Even a very strict libertarian should agree to the obvious harm here: the compensation package with Google that the employee negotiated in good faith has a covenant which was not disclosed to them and is materially against their interests, namely, that signing on the dotted line forecloses future avenues which you might want to pursue. Not only were employees unaware of that, they would have active reasons to believe it would be impossible, because the laws under which that contract was negotiated say in big bold letters that provisions like that are repugnant to the state's sense of justice and will be voided even if spelled out.
There's a credible case for allowing people to sign away future opportunities in return for compensation in the present day, even if their counterparty has excessive leverage in that negotiation. I don't believe it, but I wouldn't think less of you if you do. There's no credible case for the moral righteousness of secret conspiracy against one's own employees' interests which acts to implement a term that you cannot ask for and expressly deny having sought.
It's structurally similar to abuse of overtime. I happen to think you should be allowed to trade more than 40 hours a week in return of an amount of money you find motivational, if that floats your boat. In some jurisdictions, that is illegal. Even if you disagree with that policy, if you're negotiating a contract in those jurisdictions, you're going to assume as part of your offer that you're only agreeing to 40 hours a week for the same reason you assume that negotiating a contract will not secretly obligate you to give them your kidney. If they then stick you with more than 40 hours a week, that's an abuse, even if you don't agree with the law: if you had been aware of the work routinely requiring more than 40 hours, you would have priced that in, but instead you priced it on the assumption of 40 hours in the mistaken belief that that was an externally imposed maximum.
Those are fair points, although I did qualify my statement with "In the absence of fraud". If the employment agreements forbid the behavior then that would be a clear case of fraud. When it comes to implied expectations, I'm not sure it's so clear. My understanding is that bilateral agreements with no-hire stipulations are not explicitly illegal, although the court may rule a specific agreement is depending on how it affects competition in a market. So how many employees actually assumed no non-hire agreements when they signed on and was that a reasonable assumption? I think that's a difficult question to answer.

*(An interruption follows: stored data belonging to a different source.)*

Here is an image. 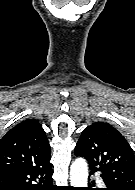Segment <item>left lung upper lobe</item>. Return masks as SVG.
Returning a JSON list of instances; mask_svg holds the SVG:
<instances>
[{
  "mask_svg": "<svg viewBox=\"0 0 135 190\" xmlns=\"http://www.w3.org/2000/svg\"><path fill=\"white\" fill-rule=\"evenodd\" d=\"M91 168L120 190H135V156L127 140L111 125L95 122L86 127L75 147Z\"/></svg>",
  "mask_w": 135,
  "mask_h": 190,
  "instance_id": "obj_1",
  "label": "left lung upper lobe"
}]
</instances>
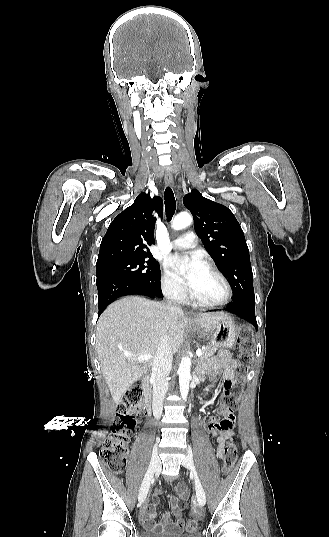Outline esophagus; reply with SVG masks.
I'll return each instance as SVG.
<instances>
[{
    "label": "esophagus",
    "mask_w": 329,
    "mask_h": 537,
    "mask_svg": "<svg viewBox=\"0 0 329 537\" xmlns=\"http://www.w3.org/2000/svg\"><path fill=\"white\" fill-rule=\"evenodd\" d=\"M164 179H165V184H166L167 186H170V187L173 186V176H172V174H171L170 172L167 171V172L165 173V177H164Z\"/></svg>",
    "instance_id": "1"
}]
</instances>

Either way, I hate that the focus is on the "letter of the law". If this were a patent troll case, or Hollywood copyright, or if SOPA had passed, how many people here would be demanding damages or jail time from the defendants? They would be guilty of breaking the law just the same, and the plaintiffs could also claim that they need to be compensated for their losses (cost of filing for patent, "lost revenues" from pirated material, etc.)
I have to say, though, that my initial post was poorly worded. As I was writing it, in my mind, I thought I was railing against antitrust laws in general and describing how non-hire agreements in the abstract were victimless crimes. Reading those statements again, it seems more like I'm just talking about this particular case. That's totally my fault, I apologize for that. I tend to get worked up about issues like this and have to do a better job of choosing my words, or even stop myself from ranting in the first place.
There's a credible case for allowing people to sign away future opportunities in return for compensation in the present day, even if their counterparty has excessive leverage in that negotiation. I don't believe it, but I wouldn't think less of you if you do. There's no credible case for the moral righteousness of secret conspiracy against one's own employees' interests which acts to implement a term that you cannot ask for and expressly deny having sought.
It's structurally similar to abuse of overtime. I happen to think you should be allowed to trade more than 40 hours a week in return of an amount of money you find motivational, if that floats your boat. In some jurisdictions, that is illegal. Even if you disagree with that policy, if you're negotiating a contract in those jurisdictions, you're going to assume as part of your offer that you're only agreeing to 40 hours a week for the same reason you assume that negotiating a contract will not secretly obligate you to give them your kidney. If they then stick you with more than 40 hours a week, that's an abuse, even if you don't agree with the law: if you had been aware of the work routinely requiring more than 40 hours, you would have priced that in, but instead you priced it on the assumption of 40 hours in the mistaken belief that that was an externally imposed maximum.